The phonetic function returns the phonetic encoding of the strings contained in the column using the Metaphone algorithm. It may return the primary Metaphone component (component = "Primary" or component = "P") or the secondary component (component = "Secondary" or component = "S"). By default the primary component is returned.
The nominal attribute used to evaluate the phonetic encoding. If it is not nominal, it will be casted to nominal upon function’s computation. The column parameter is mandatory.
If Primary, P or not specified, the function returns the primary component. If Secondary or S, the secondary component is returned.
The Metaphone algorithm is a phonetic algorithm for indexing words by their English pronunciation. Its features are the as follows:
Drop duplicate adjacent letters, except for C.
If the word begins with 'KN', 'GN', 'PN', 'AE', 'WR', drop the first letter.
Drop 'B' if after 'M' at the end of the word.
'C' transforms to 'X' if followed by 'IA' or 'H' (unless in latter case, it is part of '-SCH-', in which case it transforms to 'K'). 'C' transforms to 'S' if followed by 'I', 'E', or 'Y'. Otherwise, 'C' transforms to 'K'.
'D' transforms to 'J' if followed by 'GE', 'GY', or 'GI'. Otherwise, 'D' transforms to 'T'.
Drop 'G' if followed by 'H' and 'H' is not at the end or before a vowel. Drop 'G' if followed by 'N' or 'NED' and is at the end.
'G' transforms to 'J' if before 'I', 'E', or 'Y', and it is not in 'GG'. Otherwise, 'G' transforms to 'K'.
Drop 'H' if after vowel and not before a vowel.
'CK' transforms to 'K'.
'PH' transforms to 'F'.
'Q' transforms to 'K'.
'S' transforms to 'X' if followed by 'H', 'IO', or 'IA'.

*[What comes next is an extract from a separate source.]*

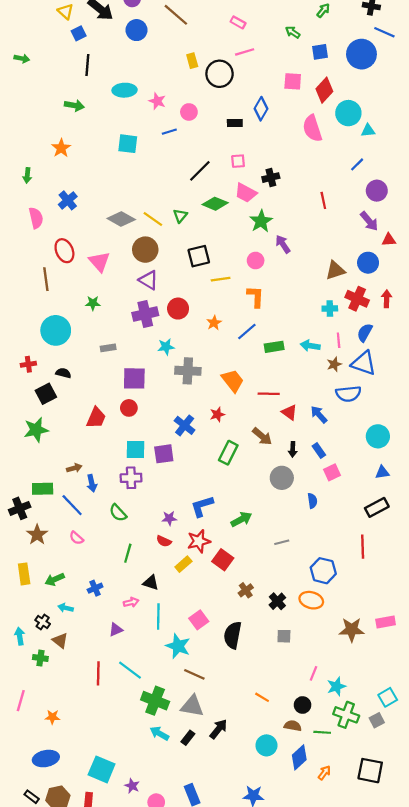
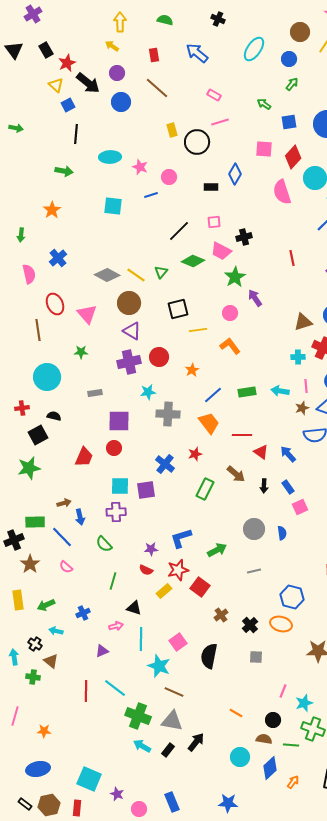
orange L-shape: (256, 297) -> (230, 346), turned -40
blue line: (247, 331) -> (213, 395), moved
gray circle: (282, 478) -> (254, 529), moved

'T' transforms to 'X' if followed by 'IA' or 'IO'. 'TH' transforms to '0'. Drop 'T' if followed by 'CH'.
'V' transforms to 'F'.
'WH' transforms to 'W' if at the beginning. Drop 'W' if not followed by a vowel.
'X' transforms to 'S' if at the beginning. Otherwise, 'X' transforms to 'KS'.
Drop 'Y' if not followed by a vowel.
'Z' transforms to 'S'.
Drop all vowels unless it is the beginning.
The following example uses the Students_performance dataset.
In this example, we want to retrieve the pronunciation of the test preparation course attribute.
Add a new attribute, called phonetic, and type the following formula:
phonetic($"test preparation course")
and the attribute is filled with the primary component, as the component parameter hasn’t been specified.